Pour ce qui est de l’assurance de base, il est évident qu’avec une caisse unique, il n’y a plus de choix de la caisse.

Mais quel choix au fait ? Le choix de changer chaque année d’assurance maladie, donc de causer des frais administratifs inutiles, pour en rejoindre une autre qui offre exactement les mêmes prestations (LAMal oblige). Vous parlez d’une perte ! Par contre, ce que les opposants ne disent pas, Pascal Couchepin en tête, c’est qu’eux-mêmes remettent en cause la liberté de choix du médecin, par l’intermédiaire de la fin de l’obligation de contracter pour les assureurs. « La levée de l’obligation de contracter fait partie du premier train de mesures selon le calendrier adopté par le Conseil fédéral le 25 février dernier ». C’est ainsi que s’exprimait Pascal Couchepin devant le Conseil national le 8 mars 2004.

D’ailleurs, a-t-on encore véritablement le choix de son médecin ? Oui et non.
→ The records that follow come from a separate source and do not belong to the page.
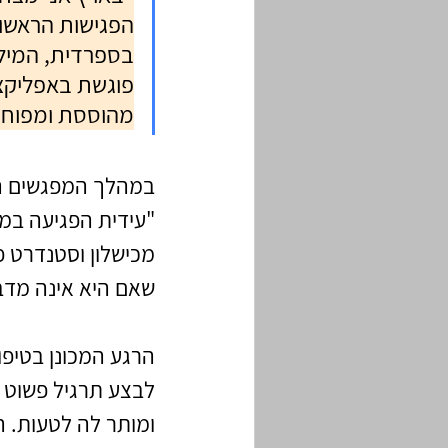
הפגישות הראשונ
בספרדית, המילים
פוגשת באפליקצי
מהוססת ומפוחדת 
במהלך המפגשים הט
"עידית הפגיעה במד
מכישלון וסטנדרט פ
שאם היא אינה מדבר
הרגע המכונן בטיפו
לבצע תרגיל פשוט 
ומותר לה לטעות. 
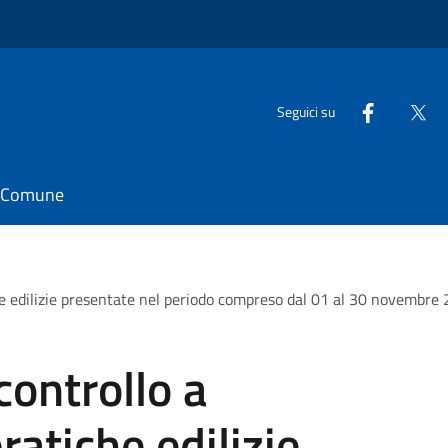
Seguici su
il Comune
he edilizie presentate nel periodo compreso dal 01 al 30 novembre
controllo a
atiche edilizie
En tout cas, au CHUV, à Lausanne, seule une assurance complémentaire vous ouvre les portes des professeurs et chefs de clinique. C’est pourquoi le « Règlement et formulaire sur les conditions d’hospitalisation en privé et demi-privé : Information au patient » précise :

En complément des prestations obligatoires de soins, un patient hospitalisé au CHUV peut demander à être admis en privé ou demi-privé, (…), et à bénéficier ainsi des prestations complémentaires d’hospitalisation suivantes :

  • Choix d’un médecin cadre de l’Institution
  • Confort hôtelier et soins
 Romandez-moi! Romandez-moi!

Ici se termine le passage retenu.